In the cross-sectional observation of the magnetic toner particles using a transmission electron microscope,
The coefficient of variation CV3 of the occupied area ratio of the magnetic material when the cross section of the magnetic toner particles is divided by a square grid having a side of 0.8 μm is 40.0% or more and 80.0% or less.
When the storage elastic modulus at 40 ° C. obtained in the powder dynamic viscoelasticity measurement of the magnetic toner is E'(40) [Pa] and the storage elastic modulus at 85 ° C. is E'(85) [Pa]. A magnetic toner characterized by satisfying the following formulas (1) and (2).

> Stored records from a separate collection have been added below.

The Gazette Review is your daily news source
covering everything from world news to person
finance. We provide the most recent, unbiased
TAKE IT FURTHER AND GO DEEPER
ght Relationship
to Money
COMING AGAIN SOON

E'(85) ≤ 2.0 × 10 ⁹ ... (1)
[E'(40) -E'(85)] x 100 / E'(40) ≧ 70 ... (2) The magnetic toner particles contain wax and
In the differential scanning calorimetry of the magnetic toner, the peak endothermic peak temperature at the time of the first temperature rise derived from the crystalline polyester is Tm (1) ° C., and the endothermic amount of the maximum endothermic peak is H (1). ) J / g, and the magnetic toner according to claim 1, which satisfies the following formulas (3) to (5) when the peak temperature of the maximum endothermic peak derived from the wax is Tm (2) ° C.

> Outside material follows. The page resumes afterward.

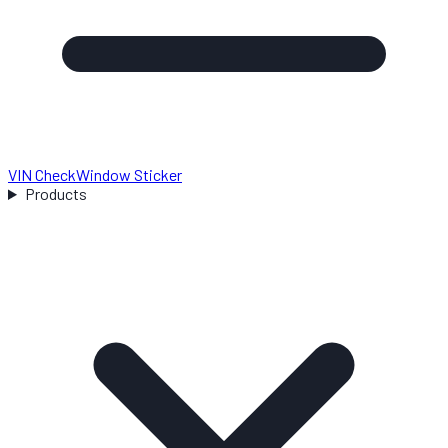
VIN Check
Window Sticker
Products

5.0 ≤ Tm (2) -Tm (1) ≤ 35.0 ... (3)
55.0 ≤ Tm (2) ≤ 100.0 ... (4)
H (1) ≧ 10.0 ・ ・ ・ (5) The magnetic toner according to claim 1 or 2, wherein the dielectric loss tangent of the magnetic toner at 100 kHz is 0.01 or more. The magnetic toner according to any one of claims 1 to 3, wherein the amount of oil absorbed by the magnetic material is 15.0 ml / 100 g to 25.0 ml / 100 g. The magnetic toner according to any one of claims 1 to 4, wherein the magnetic material has an isoelectric point of pH 8.5 to 10.5. The magnetic toner according to any one of claims 1 to 5, wherein the magnetic toner particles have a shell layer, and the shell layer contains an amorphous polyester having an ethylenically unsaturated bond. The magnetic toner according to any one of claims 1 to 6, wherein the content of the magnetic substance in the magnetic toner is 10.0% by mass or more and 50.0% by mass or less. The magnetic toner according to any one of claims 1 to 7, wherein the content of the crystalline polyester is 30.0% by mass or more based on the total content of the binder resin and the crystalline polyester. .. The magnetic toner according to any one of claims 1 to 8, wherein the average circularity of the magnetic toner is 0.970 or more and 0.985 or less. The magnetic toner according to any one of claims 1 to 9, wherein the binder resin contains an amorphous polyester. The magnetic toner according to claim 10, wherein the amorphous polyester has a structure in which succinic acid substituted with an alkenyl group having 6 to 18 carbon atoms is polycondensed with a polyhydric alcohol. The magnetic toner particles contain a multivalent metal and
The multivalent metal is at least one metal selected from the group consisting of Mg, Ca, Sr, Al, Fe and Zn.
The toner according to any one of claims 1 to 11, wherein the total content of the multivalent metal in the magnetic toner particles is 25 ppm or more and 1000 ppm or less on a mass basis.